§ EXERCISE PROMPT:
Return each line of the listing that follows in which the string "than" can be found.

§ SUPPLIED RECORDS:
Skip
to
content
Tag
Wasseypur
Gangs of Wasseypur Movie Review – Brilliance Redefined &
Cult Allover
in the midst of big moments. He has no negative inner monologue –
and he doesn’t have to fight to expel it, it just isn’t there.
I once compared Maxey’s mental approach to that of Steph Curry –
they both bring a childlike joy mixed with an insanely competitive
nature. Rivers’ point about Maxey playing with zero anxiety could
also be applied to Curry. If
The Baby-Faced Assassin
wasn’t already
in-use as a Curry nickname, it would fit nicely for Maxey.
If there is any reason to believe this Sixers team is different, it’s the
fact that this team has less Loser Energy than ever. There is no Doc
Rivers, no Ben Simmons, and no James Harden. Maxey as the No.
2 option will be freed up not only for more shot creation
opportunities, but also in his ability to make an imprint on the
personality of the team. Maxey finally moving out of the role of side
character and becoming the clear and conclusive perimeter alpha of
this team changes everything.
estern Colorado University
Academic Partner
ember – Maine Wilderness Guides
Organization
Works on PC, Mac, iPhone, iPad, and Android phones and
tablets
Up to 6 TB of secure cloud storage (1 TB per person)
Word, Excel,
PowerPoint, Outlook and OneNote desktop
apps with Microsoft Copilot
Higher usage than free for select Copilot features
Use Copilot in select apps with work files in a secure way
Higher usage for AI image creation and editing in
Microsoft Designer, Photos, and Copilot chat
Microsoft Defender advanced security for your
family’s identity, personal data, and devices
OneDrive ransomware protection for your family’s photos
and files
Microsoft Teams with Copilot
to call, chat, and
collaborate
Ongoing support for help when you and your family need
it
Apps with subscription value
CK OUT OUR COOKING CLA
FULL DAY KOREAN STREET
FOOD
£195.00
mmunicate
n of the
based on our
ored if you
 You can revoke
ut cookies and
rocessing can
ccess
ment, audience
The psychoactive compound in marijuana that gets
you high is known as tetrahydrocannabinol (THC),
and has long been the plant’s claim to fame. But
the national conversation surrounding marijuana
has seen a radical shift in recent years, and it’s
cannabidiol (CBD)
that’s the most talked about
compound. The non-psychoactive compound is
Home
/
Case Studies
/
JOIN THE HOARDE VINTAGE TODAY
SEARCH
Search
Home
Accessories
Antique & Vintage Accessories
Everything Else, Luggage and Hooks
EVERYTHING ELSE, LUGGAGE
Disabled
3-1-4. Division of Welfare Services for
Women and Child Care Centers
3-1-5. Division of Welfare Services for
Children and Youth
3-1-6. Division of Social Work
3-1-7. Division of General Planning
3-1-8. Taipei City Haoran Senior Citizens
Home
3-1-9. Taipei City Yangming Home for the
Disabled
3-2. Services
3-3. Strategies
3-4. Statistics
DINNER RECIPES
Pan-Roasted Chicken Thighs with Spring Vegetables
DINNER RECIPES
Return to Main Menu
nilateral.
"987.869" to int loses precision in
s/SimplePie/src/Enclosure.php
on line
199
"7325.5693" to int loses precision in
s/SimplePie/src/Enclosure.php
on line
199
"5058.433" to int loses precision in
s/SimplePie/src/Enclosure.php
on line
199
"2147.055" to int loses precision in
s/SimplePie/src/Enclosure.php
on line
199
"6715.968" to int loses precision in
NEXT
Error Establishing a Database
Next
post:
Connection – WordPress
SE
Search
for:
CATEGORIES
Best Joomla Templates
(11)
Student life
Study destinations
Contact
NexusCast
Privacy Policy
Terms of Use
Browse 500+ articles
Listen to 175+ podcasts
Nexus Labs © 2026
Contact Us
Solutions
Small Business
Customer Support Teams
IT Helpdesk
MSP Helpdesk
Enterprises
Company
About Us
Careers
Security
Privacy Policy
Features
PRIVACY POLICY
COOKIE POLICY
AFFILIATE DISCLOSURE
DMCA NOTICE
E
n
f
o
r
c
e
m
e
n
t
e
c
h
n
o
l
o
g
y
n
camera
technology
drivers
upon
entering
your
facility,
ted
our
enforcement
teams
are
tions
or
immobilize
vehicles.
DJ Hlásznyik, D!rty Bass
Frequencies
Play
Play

§ TASK ANSWER:
fact that this team has less Loser Energy than ever. There is no Doc
Higher usage than free for select Copilot features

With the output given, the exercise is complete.